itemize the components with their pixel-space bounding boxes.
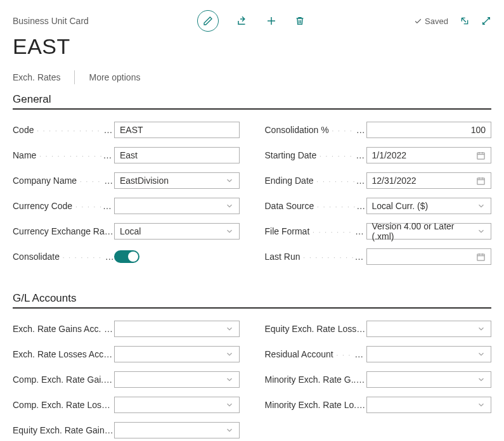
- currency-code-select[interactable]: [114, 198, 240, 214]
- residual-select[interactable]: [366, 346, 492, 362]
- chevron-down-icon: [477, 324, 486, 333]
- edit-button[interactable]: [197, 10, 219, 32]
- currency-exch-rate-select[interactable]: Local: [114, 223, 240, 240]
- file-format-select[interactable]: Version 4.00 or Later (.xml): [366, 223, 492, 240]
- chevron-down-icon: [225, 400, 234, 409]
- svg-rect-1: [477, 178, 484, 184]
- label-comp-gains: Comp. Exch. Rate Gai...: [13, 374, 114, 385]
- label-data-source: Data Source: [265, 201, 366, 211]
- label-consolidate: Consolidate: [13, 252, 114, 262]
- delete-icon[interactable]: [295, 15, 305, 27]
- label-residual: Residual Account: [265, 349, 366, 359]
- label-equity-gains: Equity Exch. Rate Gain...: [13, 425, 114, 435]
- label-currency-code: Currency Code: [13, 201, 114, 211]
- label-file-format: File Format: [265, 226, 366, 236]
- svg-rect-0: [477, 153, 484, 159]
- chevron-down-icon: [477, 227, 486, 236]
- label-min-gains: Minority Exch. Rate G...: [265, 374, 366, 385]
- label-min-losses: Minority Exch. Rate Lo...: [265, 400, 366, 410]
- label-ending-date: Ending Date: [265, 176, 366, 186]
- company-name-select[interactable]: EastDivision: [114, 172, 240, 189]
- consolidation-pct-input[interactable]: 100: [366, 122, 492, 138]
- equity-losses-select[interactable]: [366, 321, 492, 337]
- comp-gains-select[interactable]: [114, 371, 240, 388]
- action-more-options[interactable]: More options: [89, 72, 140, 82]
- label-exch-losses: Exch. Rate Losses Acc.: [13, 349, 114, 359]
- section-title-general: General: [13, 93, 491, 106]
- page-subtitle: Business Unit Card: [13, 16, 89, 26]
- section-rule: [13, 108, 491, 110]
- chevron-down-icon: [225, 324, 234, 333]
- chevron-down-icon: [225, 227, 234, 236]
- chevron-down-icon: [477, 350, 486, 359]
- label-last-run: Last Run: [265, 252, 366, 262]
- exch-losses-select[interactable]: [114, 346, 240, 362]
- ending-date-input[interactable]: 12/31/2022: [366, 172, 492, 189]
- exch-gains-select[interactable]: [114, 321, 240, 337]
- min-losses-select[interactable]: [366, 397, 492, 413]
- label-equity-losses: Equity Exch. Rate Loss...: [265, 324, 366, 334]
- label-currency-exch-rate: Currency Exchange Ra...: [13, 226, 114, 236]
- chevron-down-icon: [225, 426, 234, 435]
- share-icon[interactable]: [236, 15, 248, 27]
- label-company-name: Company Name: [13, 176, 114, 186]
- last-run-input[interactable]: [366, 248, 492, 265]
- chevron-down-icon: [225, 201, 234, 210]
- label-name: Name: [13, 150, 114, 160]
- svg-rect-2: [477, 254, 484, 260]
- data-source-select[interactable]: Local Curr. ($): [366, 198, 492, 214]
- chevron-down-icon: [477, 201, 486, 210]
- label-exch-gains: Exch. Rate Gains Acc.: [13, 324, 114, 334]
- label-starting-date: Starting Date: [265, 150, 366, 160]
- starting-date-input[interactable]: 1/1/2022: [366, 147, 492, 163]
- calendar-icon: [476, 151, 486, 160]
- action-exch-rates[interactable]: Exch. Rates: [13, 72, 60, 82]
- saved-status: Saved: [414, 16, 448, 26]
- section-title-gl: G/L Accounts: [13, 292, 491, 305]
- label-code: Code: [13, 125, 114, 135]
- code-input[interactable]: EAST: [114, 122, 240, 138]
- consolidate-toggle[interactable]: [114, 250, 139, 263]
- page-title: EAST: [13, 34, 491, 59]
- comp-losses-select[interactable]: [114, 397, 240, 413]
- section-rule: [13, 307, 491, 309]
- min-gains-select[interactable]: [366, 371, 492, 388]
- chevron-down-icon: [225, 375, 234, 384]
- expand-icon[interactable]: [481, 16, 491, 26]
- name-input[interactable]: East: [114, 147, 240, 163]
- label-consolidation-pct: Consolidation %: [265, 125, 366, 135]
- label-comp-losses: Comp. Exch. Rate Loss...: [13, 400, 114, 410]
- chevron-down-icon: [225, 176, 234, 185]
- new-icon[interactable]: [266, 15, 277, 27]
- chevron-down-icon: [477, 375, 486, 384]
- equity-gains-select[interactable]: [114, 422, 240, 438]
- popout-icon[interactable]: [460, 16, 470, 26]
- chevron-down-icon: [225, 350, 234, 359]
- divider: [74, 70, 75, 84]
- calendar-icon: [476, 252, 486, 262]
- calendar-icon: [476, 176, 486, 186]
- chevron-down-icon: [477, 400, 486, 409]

**TRY IT:** The answer must be one number: how many lines in the material above contain the word "losses".

**EXPECTED ANSWER:** 8